Mata Ghea terus mengikuti kemana ia duduk. Dan benar saja, bangku di sisi kanan taman selalu menjadi tempat favorit pria itu. Kini, Ghea dapat melihat jelas kegiatan orang itu karena ia duduk tak jauh dari tempatnya berada.
Ckrik!
Ghea memotret orang itu saat sedang membetulkan letak kacamatanya.
Ckrik!
Ghea memotret orang itu lagi saat sedang mencoret-coret buku sketsanya dengan menggunakan pensil HB.
Ckrik!
Ghea memotret orang itu lagi dan lagi saat keningnya berkerut, pertanda ia sedang dilanda kebingungan.
Ckrik!
Ghea memotret orang itu lagi, lagi, dan lagi saat ia sedang menatap ke arah lensa kamera sambil tersenyum tipis.

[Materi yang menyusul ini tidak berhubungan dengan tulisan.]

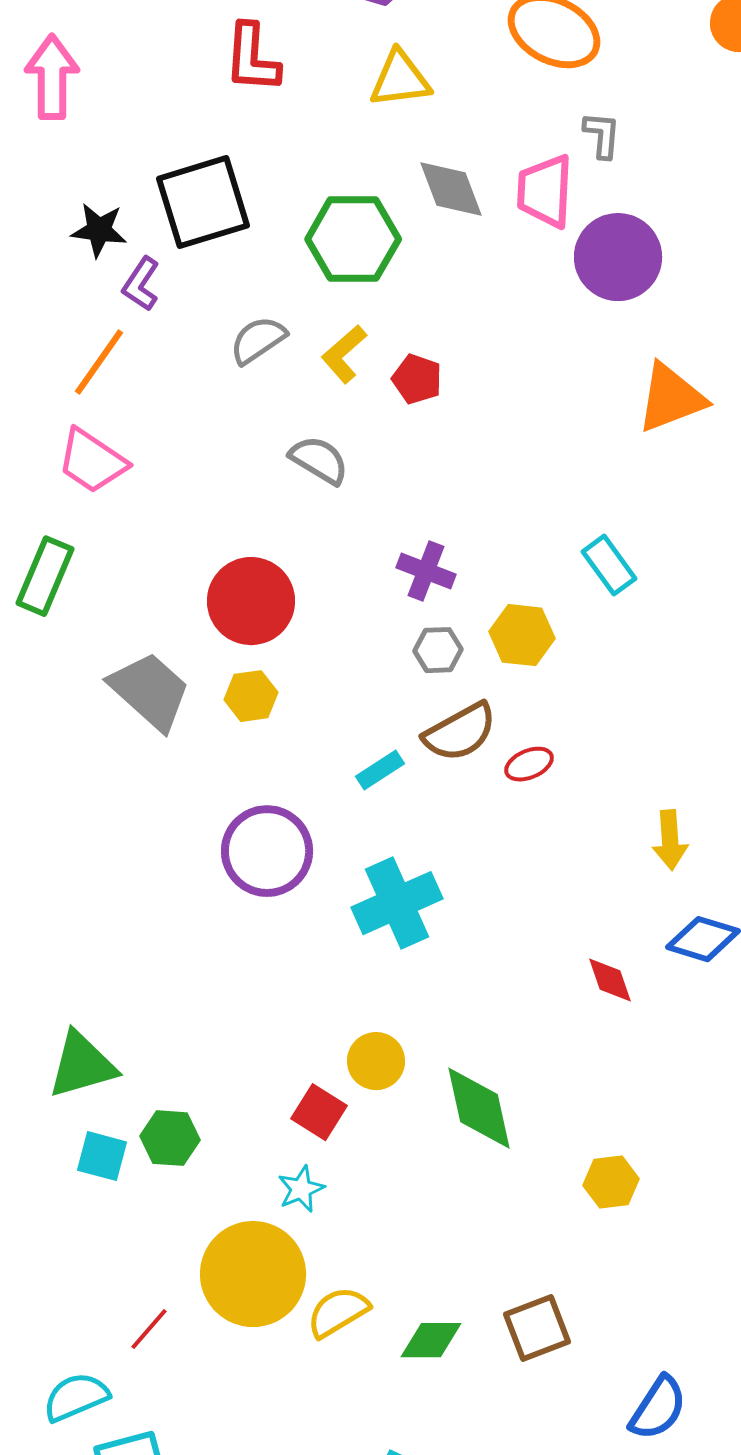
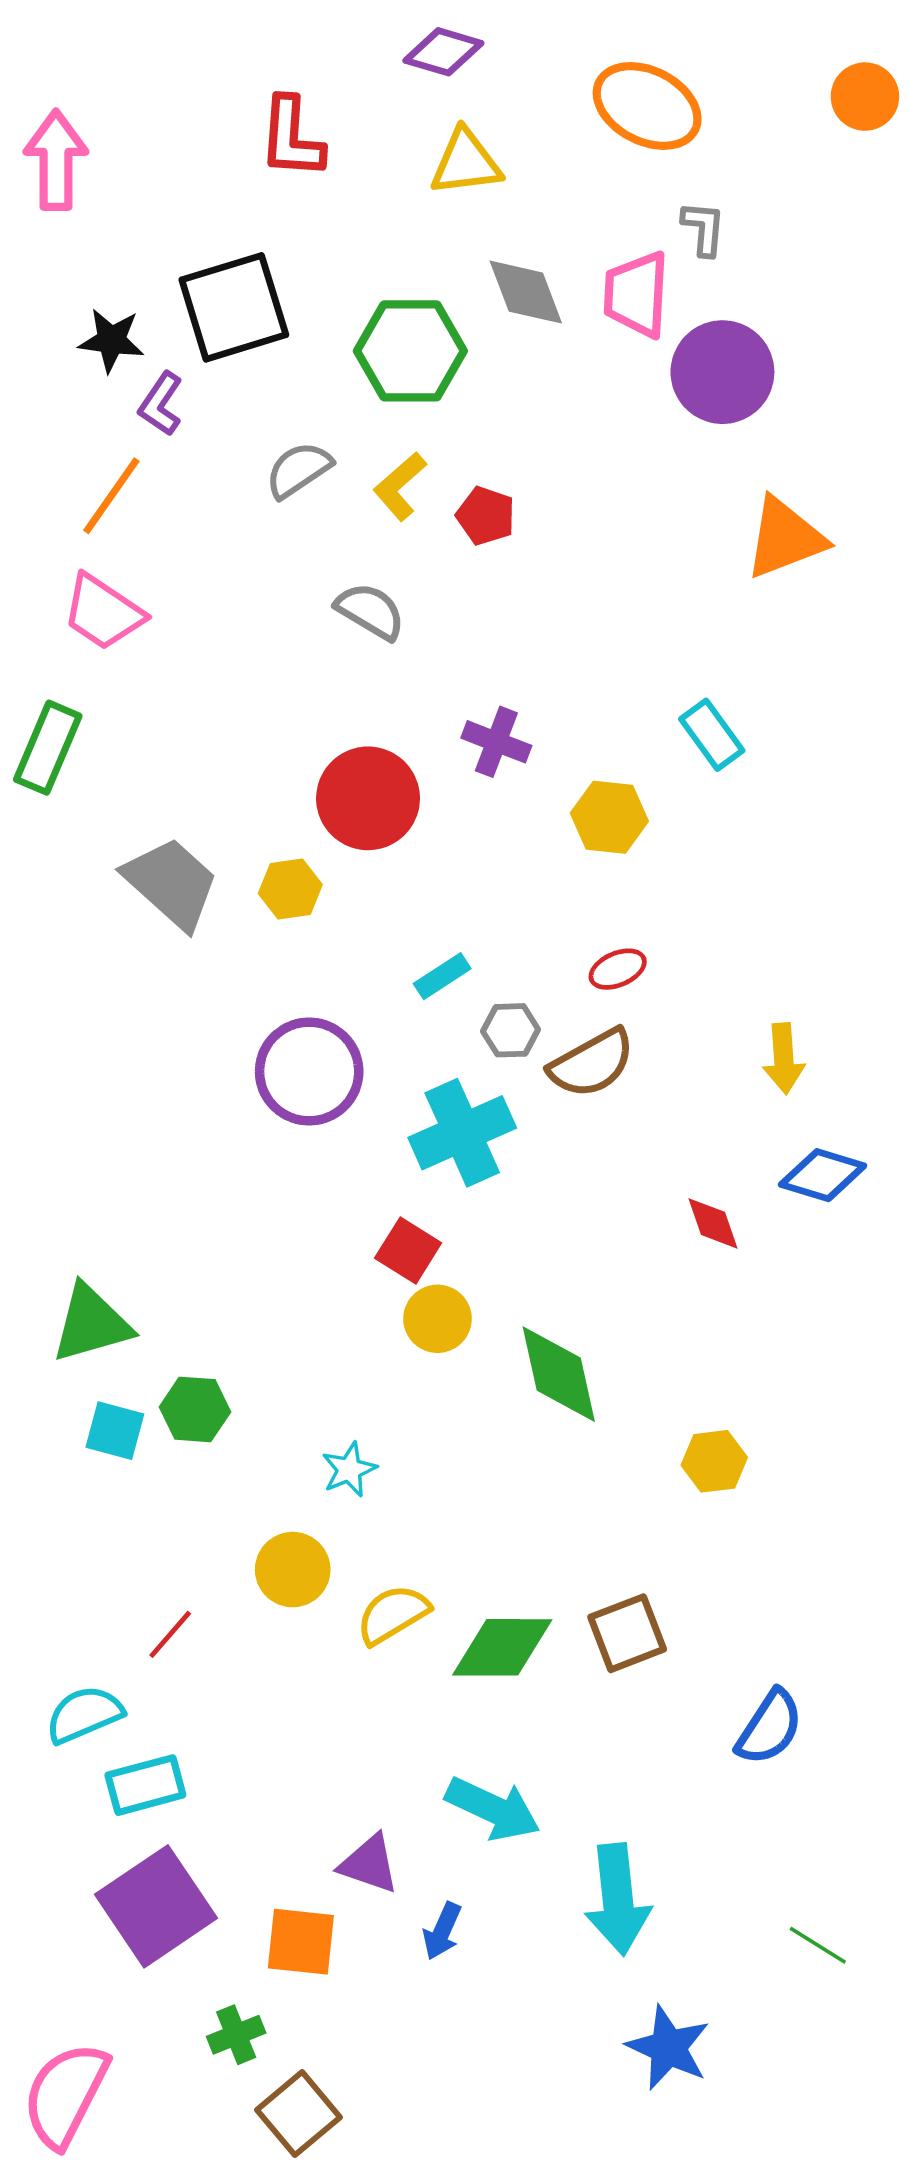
red circle: (251, 601) -> (368, 798), moved
gray hexagon: (438, 650) -> (511, 1030), moved
brown semicircle: (460, 732) -> (592, 1063), moved
red square: (319, 1112) -> (408, 1250), moved
yellow circle: (253, 1274) -> (293, 1570), size x0.6
green diamond: (431, 1340) -> (502, 1647), size x1.4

Ghea tersenyum puas. Ia bahagia dapat mendapatkan empat foto candid laki-laki misterius yang selalu ia tunggu di taman itu.
Namun, ia baru menyadari kejanggalan di foto terakhir orang itu yang tadi ia ambil.
Orang itu... Menatap ke arah lensa kamera Ghea?!
"Be-berarti... aku tertangkap basah ngefotoin dia, dong!?" panik Ghea.
Tanpa aba-aba lagi, Ghea segera berlari ke luar area taman. Wajahnya semerah kepiting rebus. Ghea tidak dapat berpikir panjang lagi. Ia benar-benar malu. Sungguh.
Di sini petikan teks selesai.